3. Qardio Heart Health
Qardio provides vital stats regarding your heart health. The app automatically detects and records irregular heartbeats so you can keep your healthcare provider updated with your heart rhythms. Before tracking, you’ll have to purchase Qardio’s smart wearable ECG/EKG monitor that uses Bluetooth to track your heart rhythms.
The wearable device is a chest strap that’s available for purchase on Qardio’s website and comes with a one-year warranty and 60-day money-back guarantee. In addition, Qardio works seamlessly with several popular smart devices to track all your vitals in one place. These include the Apple Watch, iPhone, iPad Air, Android, Samsung Galaxy, and Amazon Kindle. Plus, Qardio enables you to conveniently email your health stats to your doctor, who’s best suited to manage your afib.
Besides tracking irregular heart rhythms, Qardio also monitors blood pressure, body temperature, pulse rate, blood oxygen levels, and body composition metrics, such as body mass index (BMI). BMI is an important biomarker to measure since it’s been correlated with afib, according to a comprehensive review published in The Cureus Journal of Medical Science in September 2020. You can download the app free from the App Store or Google Play, but a paid subscription of $9.99 per month or $99.99 per year is required to login and use the app. but to reap any benefits you’ll need to subscribe for $9.99 per month or $99.99 per year.
FibriCheck is a medically certified app that you can use to quickly and easily measure your heart rate. All you do is place your finger over the camera on your smartphone and let PPG do its work. Alternatively, you can use your smartwatch’s optical sensors. After 60 seconds, you’ll have an accurate reading of your heart’s rhythm.
“A bright light is used to illuminate the blood under the skin and a camera detects small changes that occur with each heartbeat.

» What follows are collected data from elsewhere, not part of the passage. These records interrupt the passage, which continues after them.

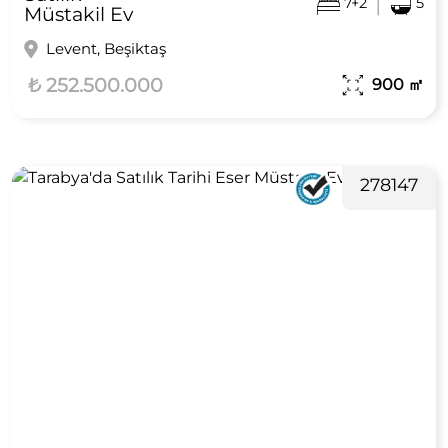
|
7+2
5
Müstakil Ev
Levent, Beşiktaş
₺ 252.500.000
900
㎡
278147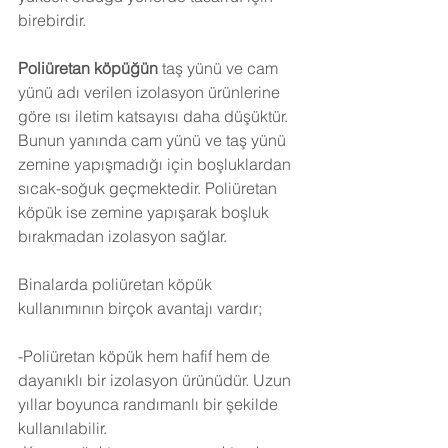
birebirdir.
Poliüretan köpüğün
 taş yünü ve cam 
yünü adı verilen izolasyon ürünlerine 
göre ısı iletim katsayısı daha düşüktür. 
Bunun yanında cam yünü ve taş yünü 
zemine yapışmadığı için boşluklardan 
sıcak-soğuk geçmektedir. Poliüretan 
köpük ise zemine yapışarak boşluk 
bırakmadan izolasyon sağlar.
Binalarda poliüretan köpük 
kullanımının birçok avantajı vardır;
-Poliüretan köpük hem hafif hem de 
dayanıklı bir izolasyon ürünüdür. Uzun 
yıllar boyunca randımanlı bir şekilde 
kullanılabilir.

It’s the same information you would get by checking your pulse with your finger at the wrist or neck,” explains Rouse. “After recording the heart rate for a period of time, an algorithm is used to determine whether the rhythm is regular or irregular. An irregular rhythm can be a sign of atrial fibrillation.”
The app is free to download on Google Play and the App Store, but you’ll need to sign up for a monthly subscription after a three-day free trial. Also, FibriCheck is currently only available in Europe. You can sign up for FibriCheck’s Essential plan at €6.99 per month or get their Premium plan for €24.99 per month. The Premium plan has the added benefits of providing detailed weekly reports and your results get reviewed by a team of medical experts.
5. Afib Manager
- App Store rating: 4.1
Afib Manager is currently only available to Apple users. This free tool works by integrating with Apple’s Health app on an iPhone or Apple Watch to monitor your heart rate data. Moreover, the app will send your data directly to your doctor. You can also choose which information gets sent, giving you total privacy control over your health stats.
Ultimately, it’s important to remember that these tools should only be used to augment doctor-prescribed methods of management and care, not supplement medical advice.
“These apps shouldn’t be used for patients who think they have afib symptoms but haven’t been formally diagnosed,” Rouse says. “Given the limitations in the accuracy of the PPG method and the high consequences of a missed afib diagnosis, these patients should see their doctor for more sophisticated testing.”
Rouse adds that these apps are still a convenient method for tracking afib episodes since they can give you a better understanding and control over your heart condition. However, before using an app to manage your afib, talk to your doctor who can work with you to develop a monitoring strategy that best suits your needs.